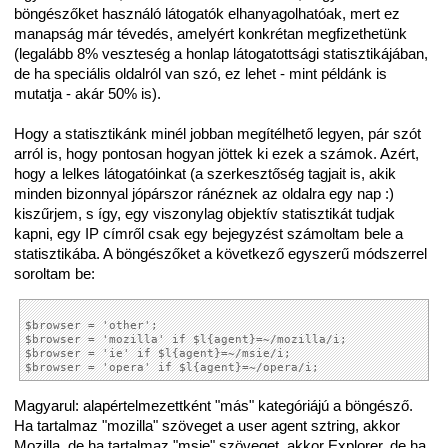
böngészőket használó látogatók elhanyagolhatóak, mert ez
manapság már tévedés, amelyért konkrétan megfizethetünk
(legalább 8% veszteség a honlap látogatottsági statisztikájában,
de ha speciális oldalról van szó, ez lehet - mint példánk is
mutatja - akár 50% is).
Hogy a statisztikánk minél jobban megítélhető legyen, pár szót
arról is, hogy pontosan hogyan jöttek ki ezek a számok. Azért,
hogy a lelkes látogatóinkat (a szerkesztőség tagjait is, akik
minden bizonnyal jópárszor ránéznek az oldalra egy nap :)
kiszűrjem, s így, egy viszonylag objektív statisztikát tudjak
kapni, egy IP címről csak egy bejegyzést számoltam bele a
statisztikába. A böngészőket a következő egyszerű módszerrel
soroltam be:
$browser = 'other';

$browser = 'mozilla' if $l{agent}=~/mozilla/i;

$browser = 'ie' if $l{agent}=~/msie/i;

Magyarul: alapértelmezettként "más" kategóriájú a böngésző.
Ha tartalmaz "mozilla" szöveget a user agent sztring, akkor
Mozilla, de ha tartalmaz "msie" szöveget, akkor Explorer, de ha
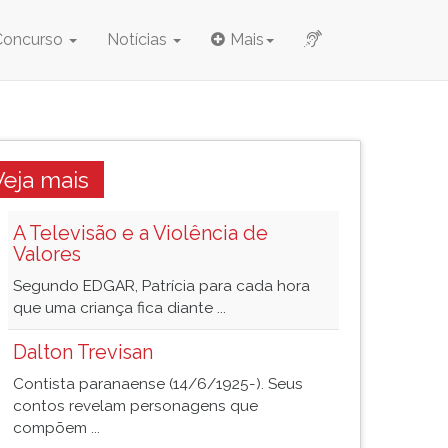
Concurso
Notícias
Mais
Veja mais
A Televisão e a Violência de
Valores
Segundo EDGAR, Patrícia para cada hora
que uma criança fica diante ...
Dalton Trevisan
Contista paranaense (14/6/1925-). Seus
contos revelam personagens que
compõem ...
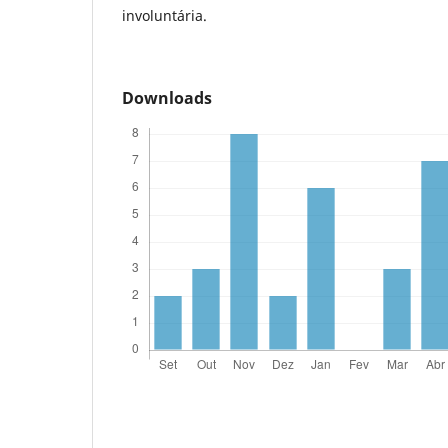
involuntária.
Downloads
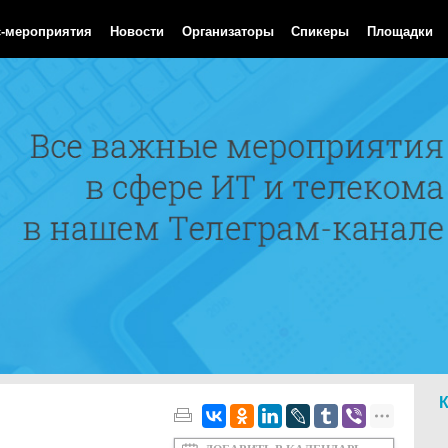
Aug 2026 11:48:07 GMT
с-мероприятия
Новости
Организаторы
Спикеры
Площадки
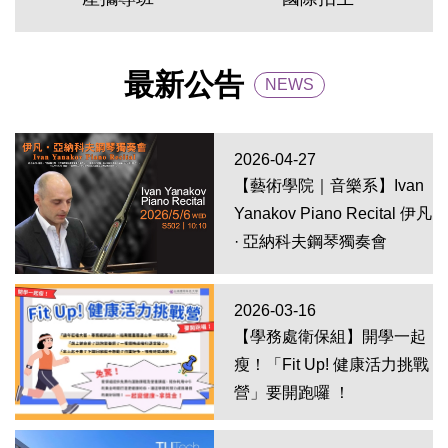
最新公告
NEWS
2026-04-27
【藝術學院｜音樂系】Ivan
Yanakov Piano Recital 伊凡
· 亞納科夫鋼琴獨奏會
2026-03-16
【學務處衛保組】開學一起
瘦！「Fit Up! 健康活力挑戰
營」要開跑囉 ！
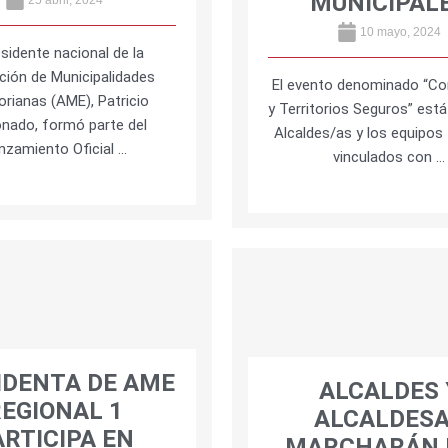
MUNICIPAL
10 mayo, 2024
esidente nacional de la
ción de Municipalidades
El evento denominado “Co
orianas (AME), Patricio
y Territorios Seguros” está 
nado, formó parte del
Alcaldes/as y los equipos
nzamiento Oficial …
vinculados con …
IDENTA DE AME
ALCALDES 
EGIONAL 1
ALCALDES
ARTICIPA EN
MARCHARÁN 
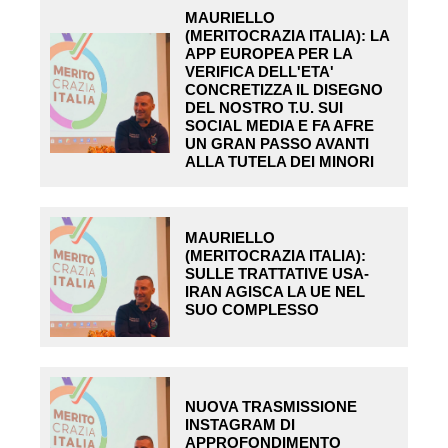
MAURIELLO
(MERITOCRAZIA ITALIA): LA
APP EUROPEA PER LA
VERIFICA DELL'ETA'
CONCRETIZZA IL DISEGNO
DEL NOSTRO T.U. SUI
SOCIAL MEDIA E FA AFRE
UN GRAN PASSO AVANTI
ALLA TUTELA DEI MINORI
MAURIELLO
(MERITOCRAZIA ITALIA):
SULLE TRATTATIVE USA-
IRAN AGISCA LA UE NEL
SUO COMPLESSO
NUOVA TRASMISSIONE
INSTAGRAM DI
APPROFONDIMENTO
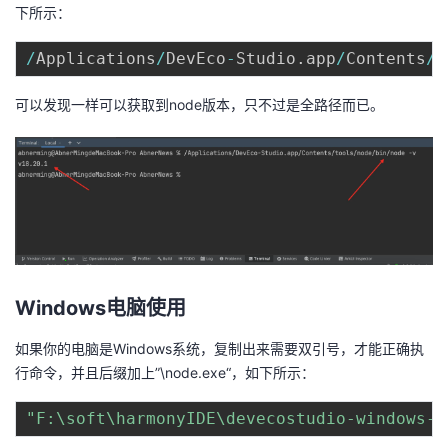
下所示：
/
Applications
/
DevEco
-
Studio
.
app
/
Contents
/
t
可以发现一样可以获取到node版本，只不过是全路径而已。
Windows电脑使用
如果你的电脑是Windows系统，复制出来需要双引号，才能正确执
行命令，并且后缀加上”\node.exe“，如下所示：
"F:\soft\harmonyIDE\devecostudio-windows-5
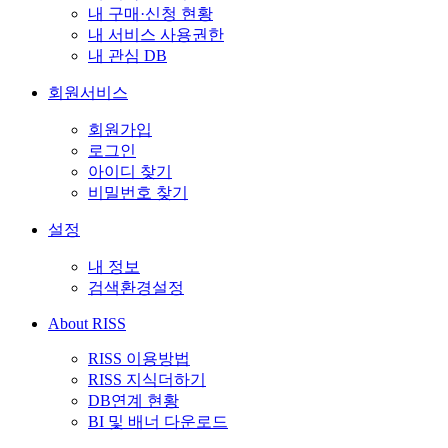
내 구매·신청 현황
내 서비스 사용권한
내 관심 DB
회원서비스
회원가입
로그인
아이디 찾기
비밀번호 찾기
설정
내 정보
검색환경설정
About RISS
RISS 이용방법
RISS 지식더하기
DB연계 현황
BI 및 배너 다운로드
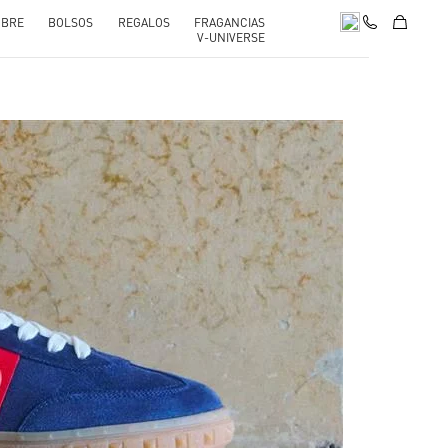
BRE
BOLSOS
REGALOS
FRAGANCIAS
V-UNIVERSE
pens in New Tab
#####
Assignment | Each line of the records with the word "tartalmaz" in it is to be copied.

Exercise result |
Ha tartalmaz "mozilla" szöveget a user agent sztring, akkor
Mozilla, de ha tartalmaz "msie" szöveget, akkor Explorer, de ha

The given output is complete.